There’s too little meaningful help provided by the agencies funded to eliminate homelessness, just like there’s too little help for us from the EPA, DEC or other agencies that are supposed to protect the environment. Homeless people can have little hope in our leaders because, for example, in the recent presidential election, Obama and Romney never discussed poverty, just like they never discussed any problem with fracking (except that we weren’t doing it fast enough).
In the Way
Homeless people often have the misfortune of being in the way of other people who want to make money, like property owners or downtown merchants. That’s just like the way we here near Seneca Lake happen to be in the way of Inergy’s dreams of profit, and plenty of other folks around the country are in the way of other financial schemes, involving frack wells, pipelines, mountaintop removals, you name it.

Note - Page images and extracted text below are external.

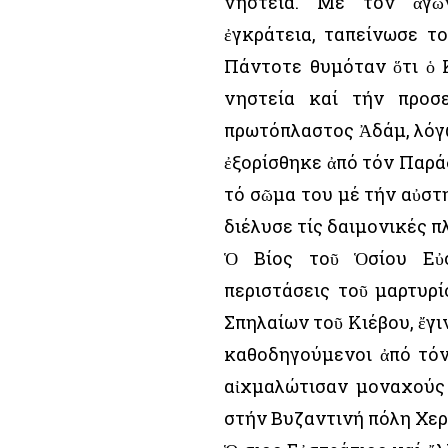
νηστεία. Μέ τόν ἀγῶ
ἐγκράτεια, ταπείνωσε τ
Πάντοτε θυμόταν ὅτι ὁ 
νηστεία καί τήν προσ
πρωτόπλαστος Ἀδάμ, λόγω
ἐξορίσθηκε ἀπό τόν Παρά
τό σῶμα του μέ τήν αὐστη
διέλυσε τίς δαιμονικές π
Ὁ Βίος τοῦ Ὁσίου Εὐστ
περιστάσεις τοῦ μαρτυρί
Σπηλαίων τοῦ Κιέβου, ἔγι
καθοδηγούμενοι ἀπό τόν
αἰχμαλώτισαν μοναχούς 
στήν Βυζαντινή πόλη Χερ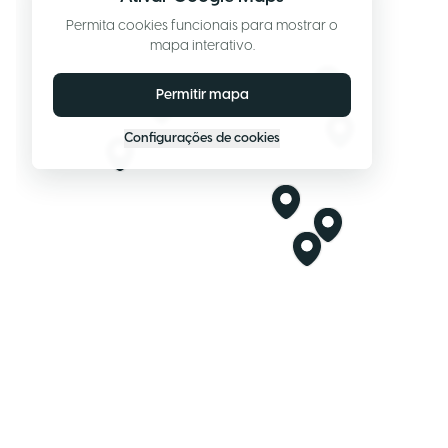
Permita cookies funcionais para mostrar o
mapa interativo.
Permitir mapa
Configurações de cookies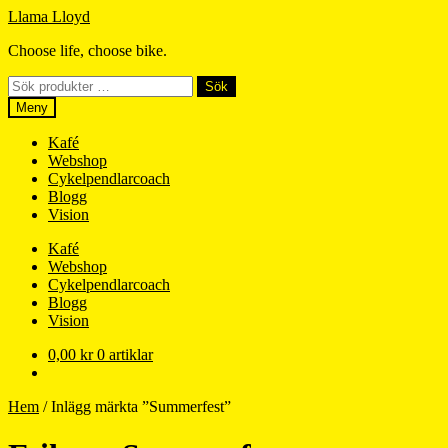
Hoppa
Hoppa
Llama Lloyd
till
till
Choose life, choose bike.
navigering
innehåll
Sök
Sök
efter:
Meny
Kafé
Webshop
Cykelpendlarcoach
Blogg
Vision
Kafé
Webshop
Cykelpendlarcoach
Blogg
Vision
0,00
kr
0 artiklar
Hem
/
Inlägg märkta ”Summerfest”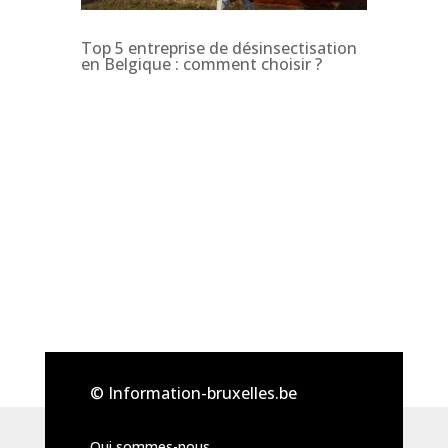
Top 5 entreprise de désinsectisation
en Belgique : comment choisir ?
© Information-bruxelles.be
Qui sommes-nous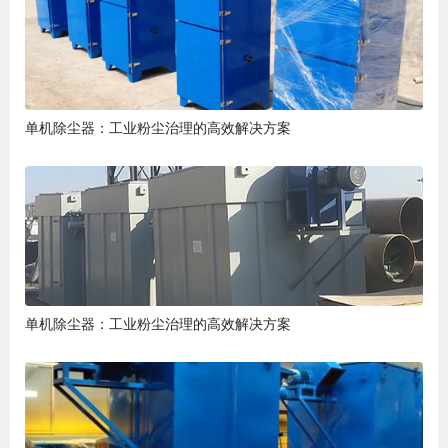
单机除尘器：工业粉尘治理的高效解决方案
单机除尘器：工业粉尘治理的高效解决方案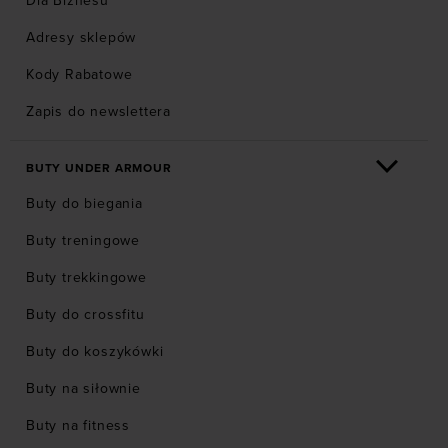
Dla Biznesu
Adresy sklepów
Kody Rabatowe
Zapis do newslettera
BUTY UNDER ARMOUR
Buty do biegania
Buty treningowe
Buty trekkingowe
Buty do crossfitu
Buty do koszykówki
Buty na siłownie
Buty na fitness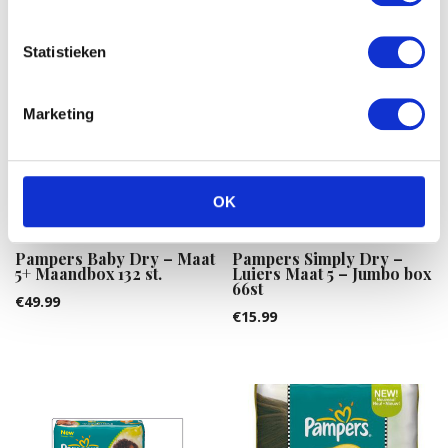
Statistieken
Marketing
OK
Pampers Baby Dry – Maat
Pampers Simply Dry –
5+ Maandbox 132 st.
Luiers Maat 5 – Jumbo box
66st
€
49.99
€
15.99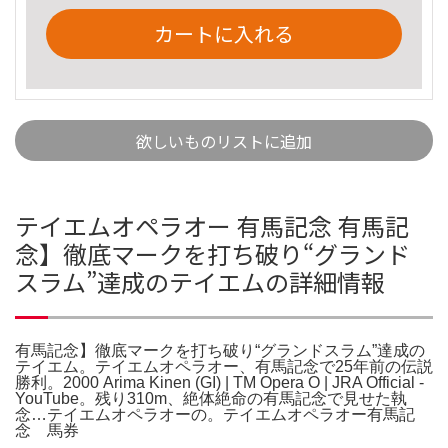
カートに入れる
欲しいものリストに追加
テイエムオペラオー 有馬記念 有馬記
念】徹底マークを打ち破り“グランド
スラム”達成のテイエムの詳細情報
有馬記念】徹底マークを打ち破り“グランドスラム”達成の
テイエム。テイエムオペラオー、有馬記念で25年前の伝説
勝利。2000 Arima Kinen (GI) | TM Opera O | JRA Official -
YouTube。残り310m、絶体絶命の有馬記念で見せた執
念…テイエムオペラオーの。テイエムオペラオー有馬記
念 馬券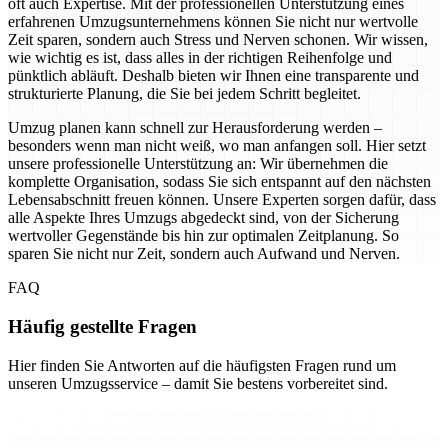
oft auch Expertise. Mit der professionellen Unterstützung eines
erfahrenen Umzugsunternehmens können Sie nicht nur wertvolle
Zeit sparen, sondern auch Stress und Nerven schonen. Wir wissen,
wie wichtig es ist, dass alles in der richtigen Reihenfolge und
pünktlich abläuft. Deshalb bieten wir Ihnen eine transparente und
strukturierte Planung, die Sie bei jedem Schritt begleitet.
Umzug planen kann schnell zur Herausforderung werden –
besonders wenn man nicht weiß, wo man anfangen soll. Hier setzt
unsere professionelle Unterstützung an: Wir übernehmen die
komplette Organisation, sodass Sie sich entspannt auf den nächsten
Lebensabschnitt freuen können. Unsere Experten sorgen dafür, dass
alle Aspekte Ihres Umzugs abgedeckt sind, von der Sicherung
wertvoller Gegenstände bis hin zur optimalen Zeitplanung. So
sparen Sie nicht nur Zeit, sondern auch Aufwand und Nerven.
FAQ
Häufig gestellte Fragen
Hier finden Sie Antworten auf die häufigsten Fragen rund um
unseren Umzugsservice – damit Sie bestens vorbereitet sind.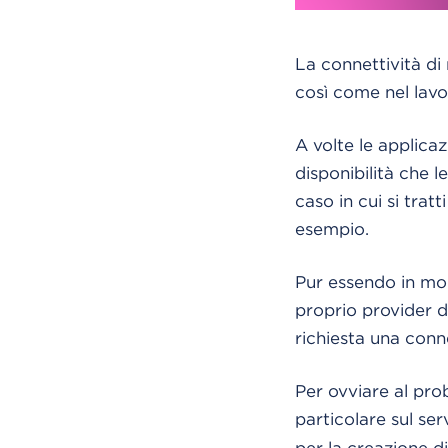
La connettività di
così come nel lavo
A volte le applicaz
disponibilità che 
caso in cui si trat
esempio.
Pur essendo in mol
proprio provider d
richiesta una conn
Per ovviare al pro
particolare sul ser
per la creazione d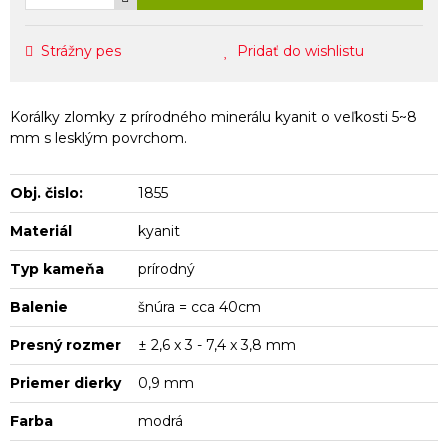
Strážny pes
Pridať do wishlistu
Korálky zlomky z prírodného minerálu kyanit o veľkosti 5~8
mm s lesklým povrchom.
Obj. čislo:
1855
Materiál
kyanit
Typ kameňa
prírodný
Balenie
šnúra = cca 40cm
Presný rozmer
± 2,6 x 3 - 7,4 x 3,8 mm
Priemer dierky
0,9 mm
Farba
modrá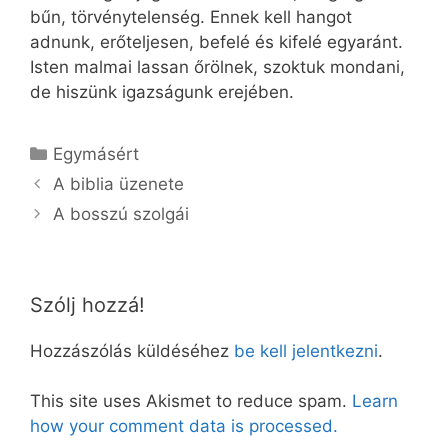
bűn, törvénytelenség. Ennek kell hangot
adnunk, erőteljesen, befelé és kifelé egyaránt.
Isten malmai lassan őrölnek, szoktuk mondani,
de hiszünk igazságunk erejében.
Kategória
Egymásért
A biblia üzenete
A bosszú szolgái
Szólj hozzá!
Hozzászólás küldéséhez
be kell jelentkezni
.
This site uses Akismet to reduce spam.
Learn
how your comment data is processed.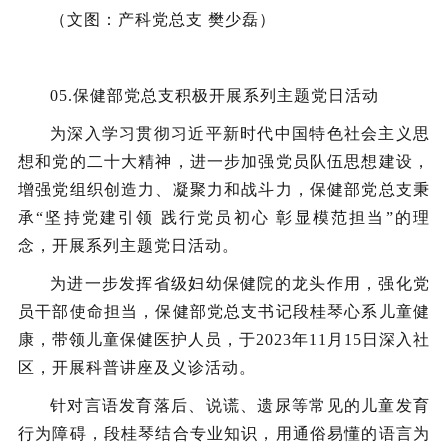
（文图：产科党总支 樊少磊）
05.
保健部党总支积极开展系列主题党日活动
为深入学习贯彻习近平新时代中国特色社会主义思
想和党的二十大精神，进一步加强党员队伍思想建设，
增强党组织创造力、凝聚力和战斗力，保健部党总支秉
承“坚持党建引领 践行党员初心 彰显模范担当”的理
念，开展系列主题党日活动。
为进一步发挥省级妇幼保健院的龙头作用，强化党
员干部使命担当，保健部党总支书记段桂琴心系儿童健
康，带领儿童保健医护人员，于2023年11月15日深入社
区，开展科普讲座及义诊活动。
针对言语发育落后、说谎、遗尿等常见的儿童发育
行为障碍，段桂琴结合专业知识，用通俗易懂的语言为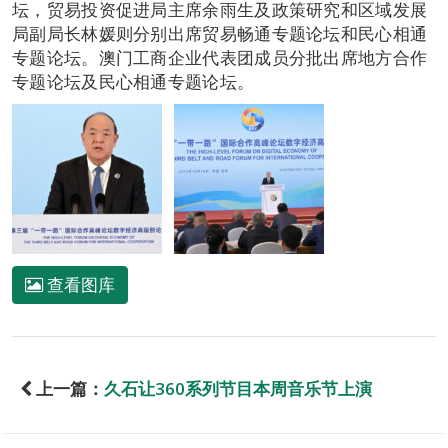
坛，贸易投资促进局主席余雨生及政策研究和区域发展
局副局长林媛则分别出席贸易畅通专题论坛和民心相通
专题论坛。澳门工商企业代表团成员分批出席地方合作
专题论坛及民心相通专题论坛。
查看图库
上一篇：
久石让360系列节目本周音乐节上演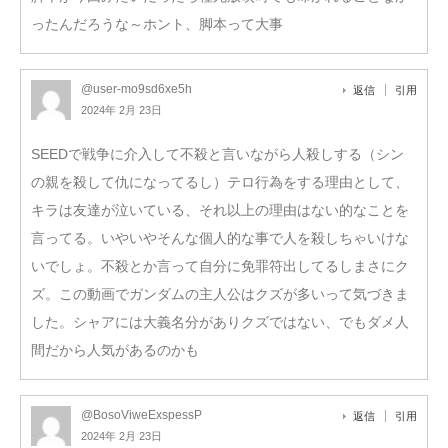
ったんだろうな～ホント、脚本って大事
@user-mo9sd6xe5h
返信
引用
2024年 2月 23日
SEEDで戦争に介入して不殺と言いながら人殺しする（シン
の親を殺して仇になってるし）テロ行為をする理由として、
キラは友達が泣いている、それ以上の理由はない的なことを
言ってる。いやいやそんな個人的な事で人を殺しちゃいけな
いでしょ。不殺とか言って自分に免罪符出してるしまさにク
ズ。この動画でガンダムの主人公はクズが多いって気づきま
した。シャアには大義名分がありクズではない、でもダメ人
間だから人気があるのかも
@BosoViweExspessP
返信
引用
2024年 2月 23日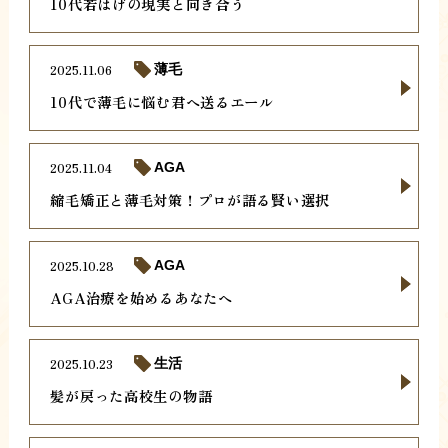
10代若はげの現実と向き合う
2025.11.06
薄毛
10代で薄毛に悩む君へ送るエール
2025.11.04
AGA
縮毛矯正と薄毛対策！プロが語る賢い選択
2025.10.28
AGA
AGA治療を始めるあなたへ
2025.10.23
生活
髪が戻った高校生の物語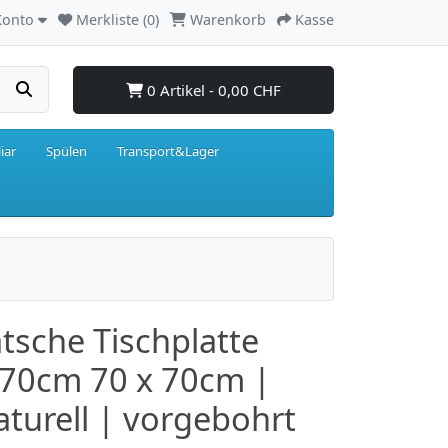
Konto
Merkliste (0)
Warenkorb
Kasse
0 Artikel - 0,00 CHF
iar
Spülen
Transport&Lager
tsche Tischplatte
l 70cm 70 x 70cm |
aturell | vorgebohrt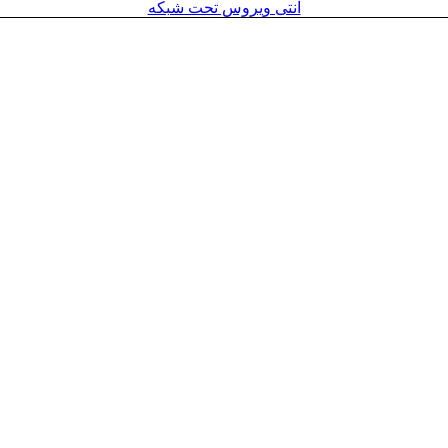
آنتی ویروس تحت شبکه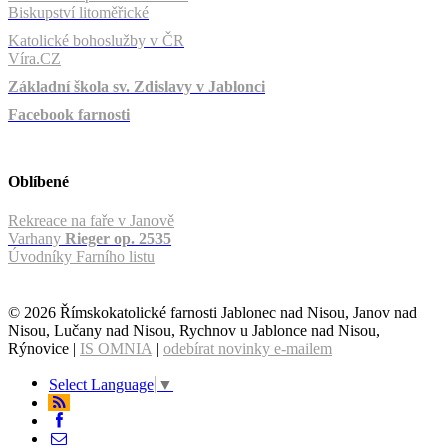
Biskupství litoměřické
Katolické bohoslužby v ČR
Víra.CZ
Základní škola sv. Zdislavy v Jablonci
Facebook farnosti
Oblíbené
Rekreace na faře v Janově
Varhany
Rieger op. 2535
Úvodníky Farního listu
© 2026 Římskokatolické farnosti Jablonec nad Nisou, Janov nad
Nisou, Lučany nad Nisou, Rychnov u Jablonce nad Nisou,
Rýnovice |
IS OMNIA
|
odebírat novinky e-mailem
Select Language
▼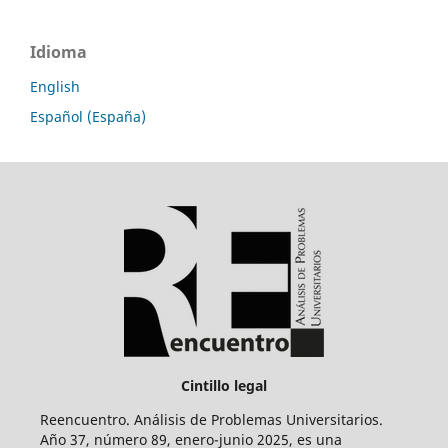
Idioma
English
Español (España)
Cintillo legal
Reencuentro. Análisis de Problemas Universitarios.
Año 37, número 89, enero-junio 2025, es una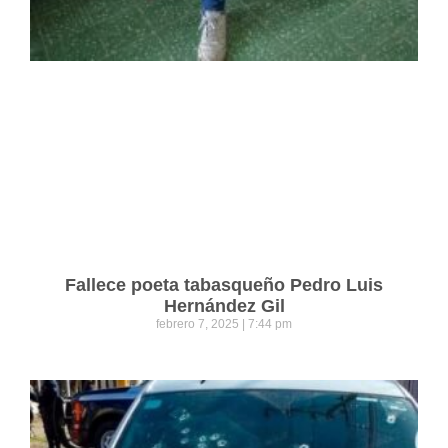
Fallece poeta tabasqueño Pedro Luis
Hernández Gil
febrero 7, 2025
7:44 pm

When homeless people get in the way, they are often treated like dangerous animals, without rights, as they are swept from their refuges by armed personnel.
We, too, already feel largely stripped of our rights. That’s why we’re committing civil disobedience and going to jail. I hope we never have to find out what it’s like to be chased from our homes by men with guns, but I’m sure our allies in the Indian nations will tell us that, if it does happen here, it won’t be for the first time.
The point is that, from my perspective, we must reject the notion that we are fighting only Inergy or fracking, a notion that implicitly puts us in some kind of competition with other folks seeking aid for their causes. That’s just the monster playing divide and conquer. We must recognize that the struggles of homeless people and poor people in general — just like the struggles of countless other decent Americans who find the deck stacked against them by monied interests — are our struggles too.
I don’t believe that embracing this understanding will distract us from our goal. I believe that, to make our fight, we’ve got to track this monster and know it for what it is. And I believe that the most effective way to stop it is by restoring the rights of all America’s citizens.